第3話 汗水流して働くことを知る人間
私が大学1年生の時、I先輩の元で「汗も出なくなるほどきつい」アルバイトをさせて戴いたのは「夏になれば思い出す Part2 私が私になった日」の通りですが、では一体、先輩はどんな仕事をされていたかといえば、もっと過激(危険)な(ゲーム用コインを成型する)プレス機(金型を押して、板金に穴または模様を打ち出したり、型通りに成型したりする機械)の操作でした。
1メートルの高さにプレス機があり、幅5センチ厚さ0.5センチ、長さ5メートルの金色のベルトが円状に巻かれたコイルを取り付ける。一個・一個プレスされたコインは真下の籠に落ちてくる。籠が一杯になったら搬送し、コイルがなくなったら交換する。 現在はすべて自動で行うのでしょうが、50年前は、端が欠けたりしないようにオペレーターがプレス(型抜き)する機械を常時コントロールしていました。
地上1メートルという、より高温の薄暗い場所で、ガッチャン・ガッチャンというプレスの大音量の中、耳栓をしコイン一個一個を丹念に処理していく。

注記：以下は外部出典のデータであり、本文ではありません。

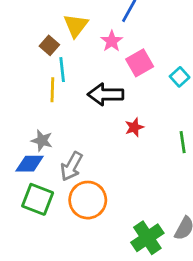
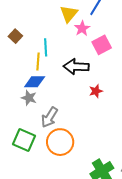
yellow triangle: (76, 25) -> (69, 14), moved
brown square: (49, 45) -> (15, 36), moved
blue diamond: (30, 164) -> (35, 82), moved

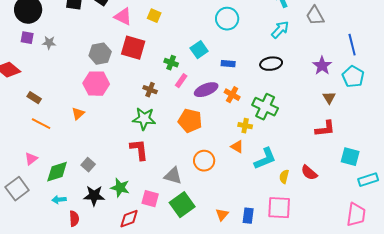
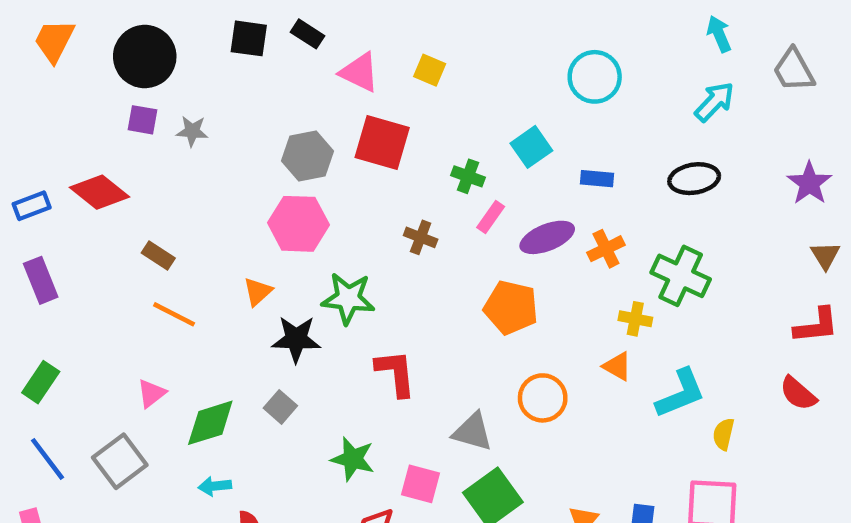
orange cross: (232, 95) -> (606, 249), turned 35
green star: (144, 119) -> (348, 298), moved
red semicircle: (309, 173) -> (798, 393), moved
black star: (94, 196) -> (296, 339), moved

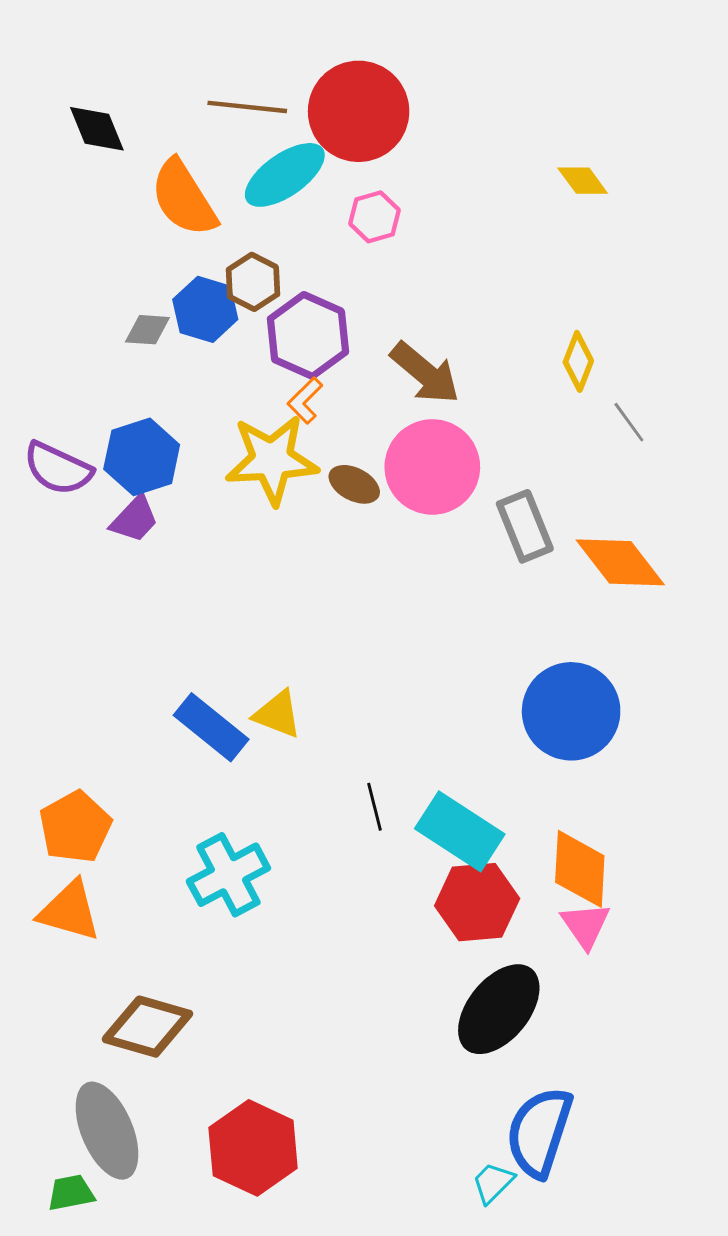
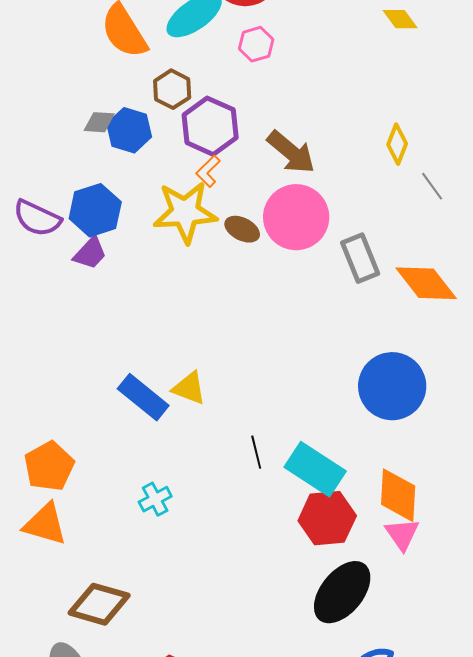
blue hexagon: (205, 309) -> (129, 130), moved
cyan cross: (228, 875) -> (155, 499), size x0.6

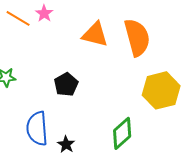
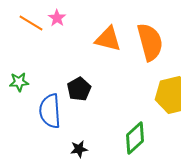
blue semicircle: (37, 128) -> (50, 111), moved
black star: (66, 144) -> (79, 149), turned 30

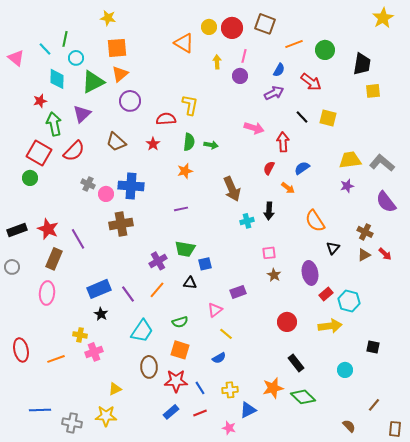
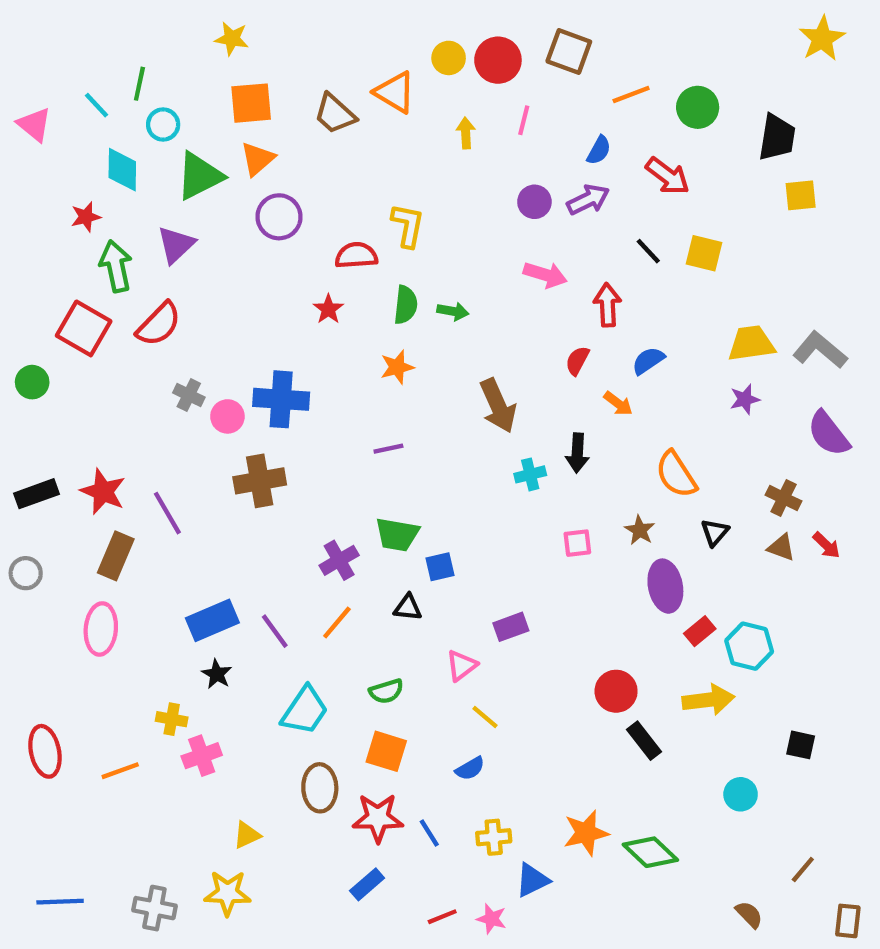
purple circle: (240, 76) -> (534, 202), moved
brown trapezoid: (116, 142) -> (335, 114), moved
green circle: (30, 178) -> (32, 382), moved
brown triangle: (364, 255) -> (781, 547), turned 48
brown star: (274, 275) -> (640, 530), moved
black rectangle: (296, 363) -> (644, 741), moved
blue line: (40, 410) -> (60, 902), moved
red line: (200, 413) -> (442, 917), moved

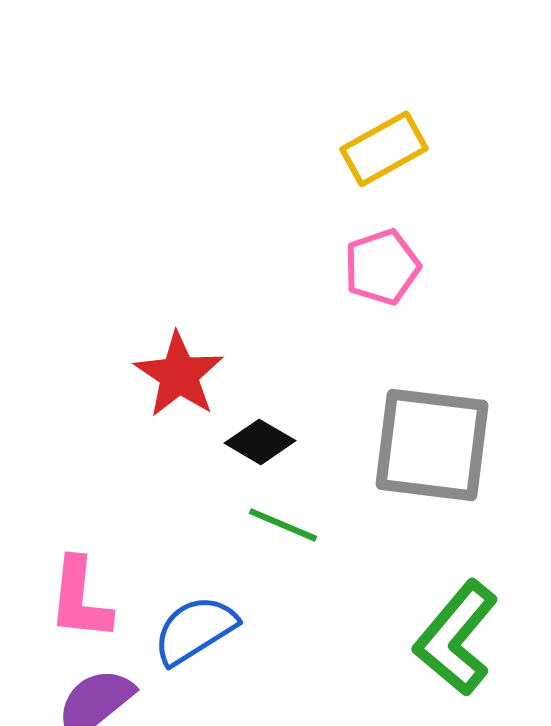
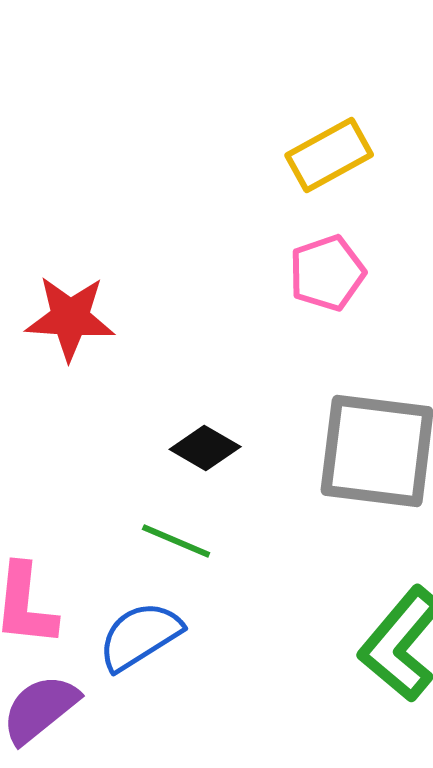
red star: (179, 375) -> (70, 318), moved, turned -30
green line: (283, 525) -> (176, 541), moved

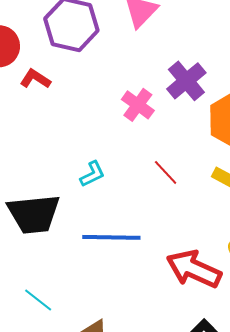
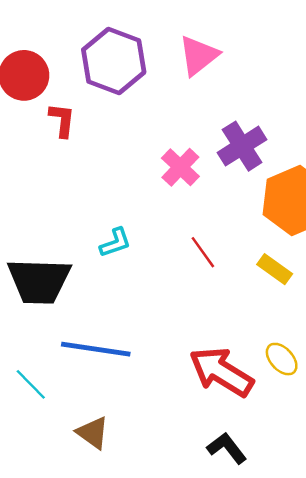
red L-shape: (35, 79) -> (62, 120), turned 56
blue line: (111, 237) -> (96, 349), moved

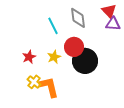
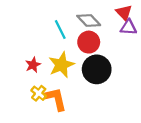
gray diamond: (78, 18) -> (89, 20), turned -35
red circle: (74, 47) -> (89, 42), moved
yellow star: (54, 57) -> (61, 65), size x1.6

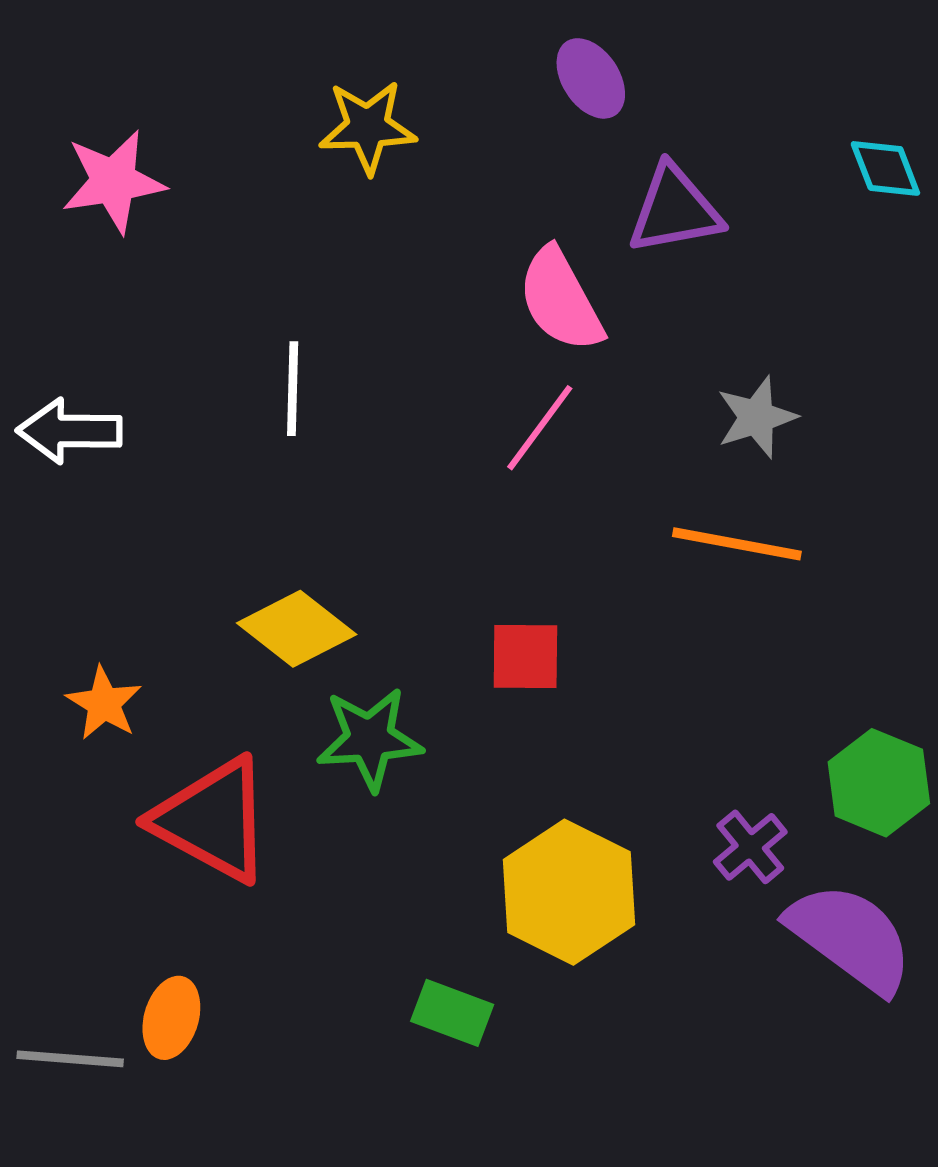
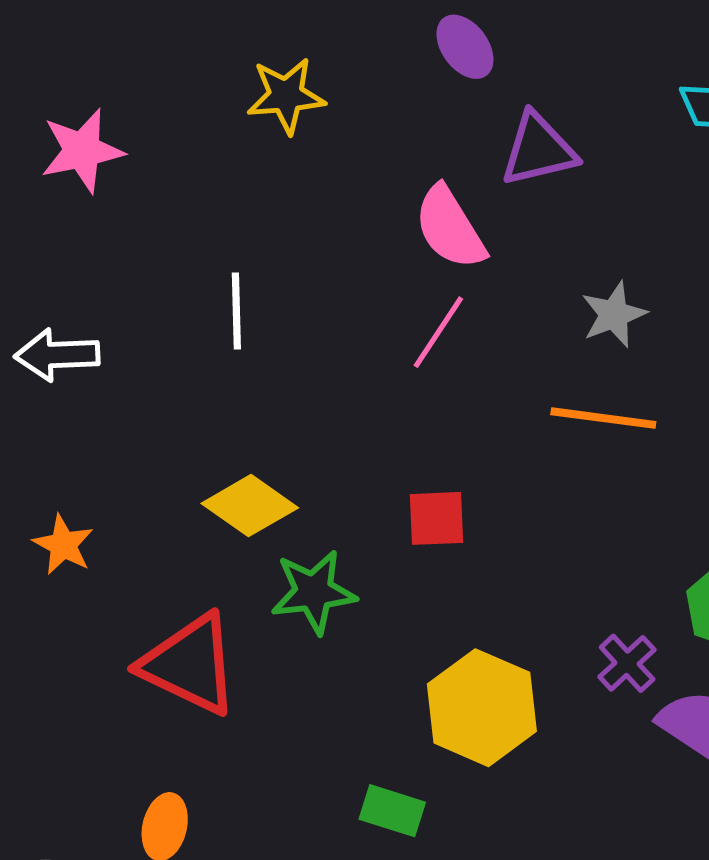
orange star: (104, 703) -> (63, 545), moved

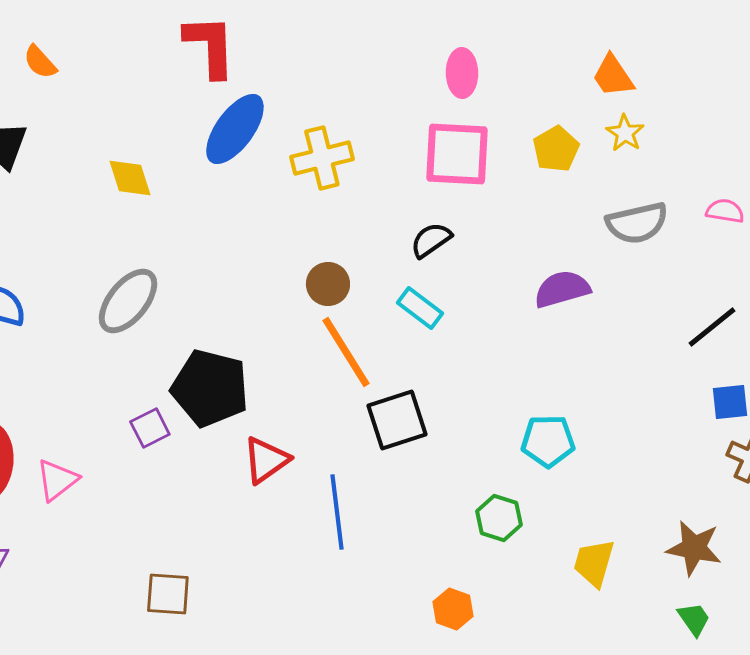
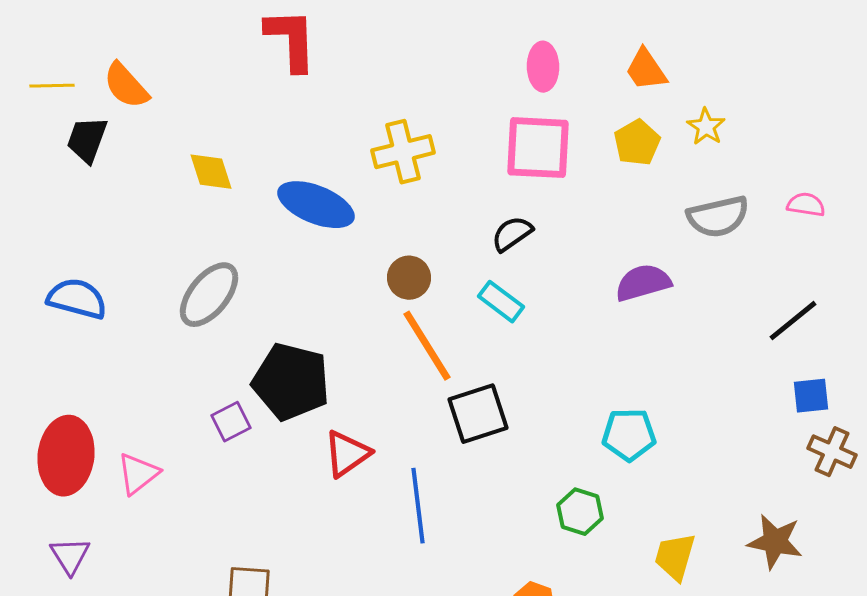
orange semicircle: (40, 62) -> (126, 86), moved, size x1.4
orange trapezoid: (613, 76) -> (646, 70), moved
blue ellipse: (235, 129) -> (316, 205), moved, turned 76

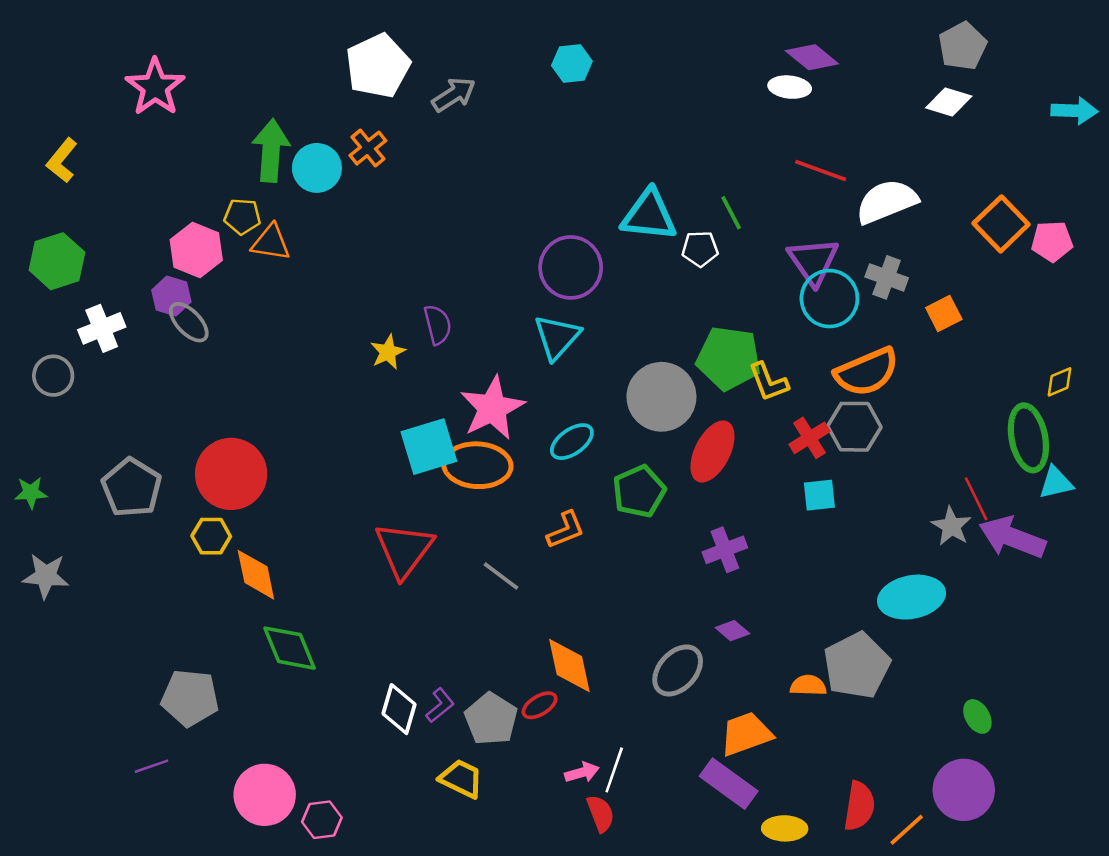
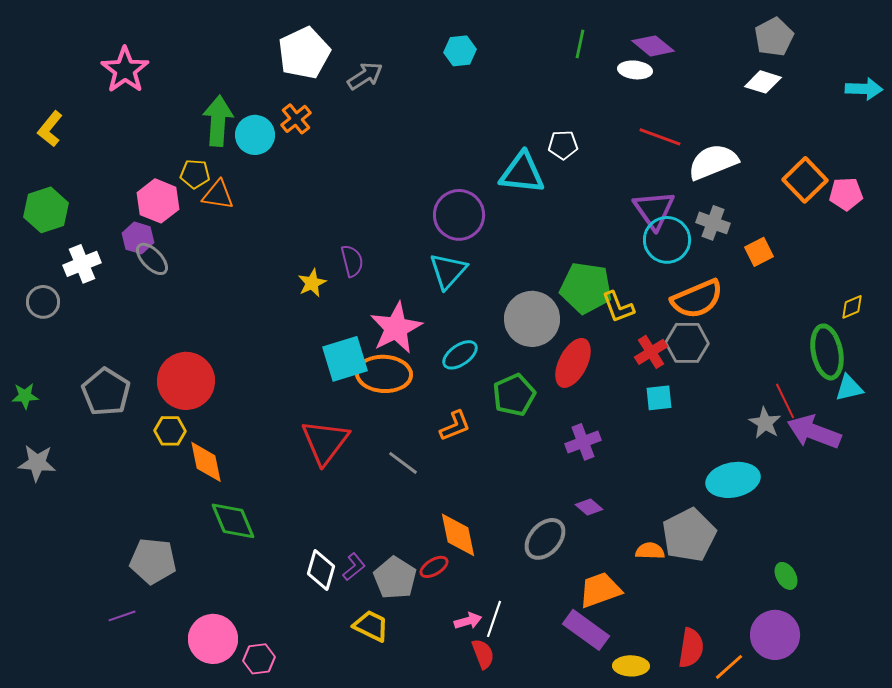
green line: (731, 213) -> (580, 44), moved, turned 40
white pentagon: (700, 249) -> (563, 145), moved

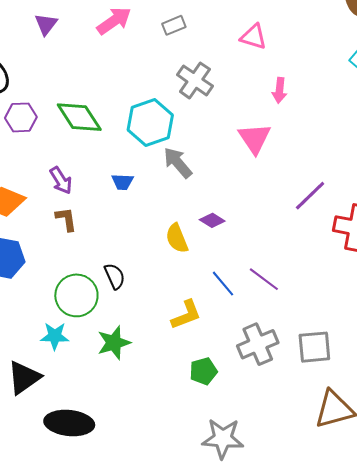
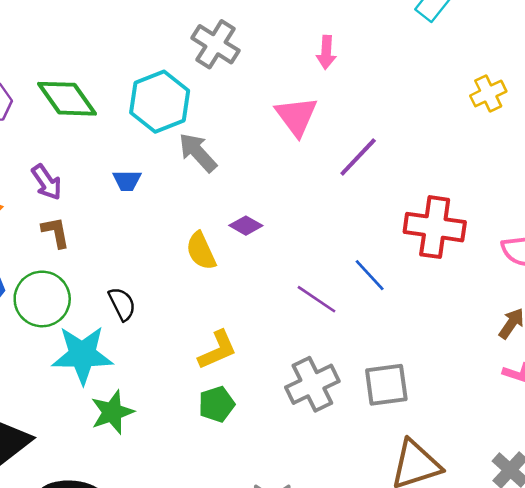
purple line: (310, 196) -> (358, 157), moved
blue line: (223, 284) -> (370, 275), moved
green circle: (76, 295) -> (42, 299), moved
cyan star: (55, 336) -> (82, 355), moved, size x1.6
green star: (114, 343) -> (112, 412), moved
green pentagon: (203, 371) -> (217, 404), moved

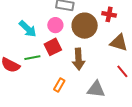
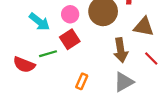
brown arrow: (79, 59) -> (121, 50), moved
gray triangle: (96, 89) -> (124, 82), turned -30

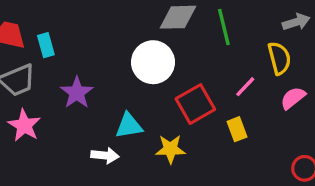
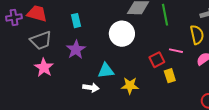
cyan rectangle: (46, 45) -> (76, 21), moved
pink line: (245, 87) -> (176, 51), turned 56
red square: (195, 104) -> (157, 60), moved, size x0.7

ちょっと気を抜けばコインではなく自分の指が飛ぶという極めて危険な仕事です。並外れた根気と持久力が無ければできない。両班貴族「赤ん坊の手」では、とてもできない辛い作業です。
先輩はこの仕事を大学卒業後から7年間(朝8時半~21時半・月曜~土曜・盆暮れ無し)やり続け、4,000万円貯めて都内に家を建てられました(引っ越しの時には、大学日本拳法部員全員がお手伝いに参りました)。
その時の20名で、先輩がどんな辛い仕事をしてこの家を建てたのか知る者は私一人でした。そして、もちろん今でも知らない。
しかし、それでいいのです。「知ることのない者には、無理に知らせることはない。知らないままでいい」のです。それが運命というものなのですから。
また、50歳を過ぎた人間が、頭で・情報として知っても意味が無い。
いま、これを読む若い方たちは、知識や情報としてではなく、自分自身の経験として、この話を理解し吸収することができる。私の先輩と同じことをやるということではなく、そういう世界というものを知っていれば、自分自身で体験する可能性がある。「運命に流される」のではなく、自らが運命の流れに主体的に関わるチャンスは、心の柔らかい10代・20代であれば、必ずどこかで見つけることができるのですから。